*** Data to use Section Begins ***

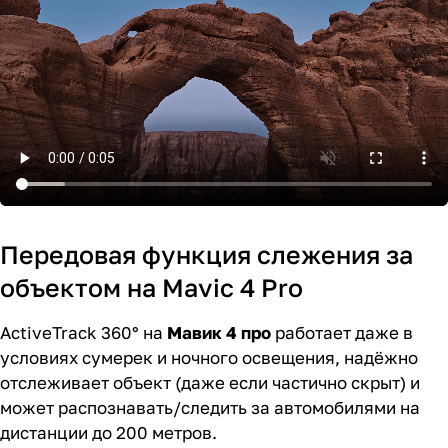
Передовая функция слежения за
объектом на Mavic 4 Pro
ActiveTrack 360° на
Мавик 4 про
работает даже в
условиях сумерек и ночного освещения, надёжно
отслеживает объект (даже если частично скрыт) и
может распознавать/следить за автомобилями на
дистанции до 200 метров.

*** Data to use Section Ends ***

- [Directions for this task] The answer must be exactly the lines from the one containing "отслеживает объект (даже" through the final line of the data, both ends included, and nothing else.

- [Exercise output]
отслеживает объект (даже если частично скрыт) и
может распознавать/следить за автомобилями на
дистанции до 200 метров.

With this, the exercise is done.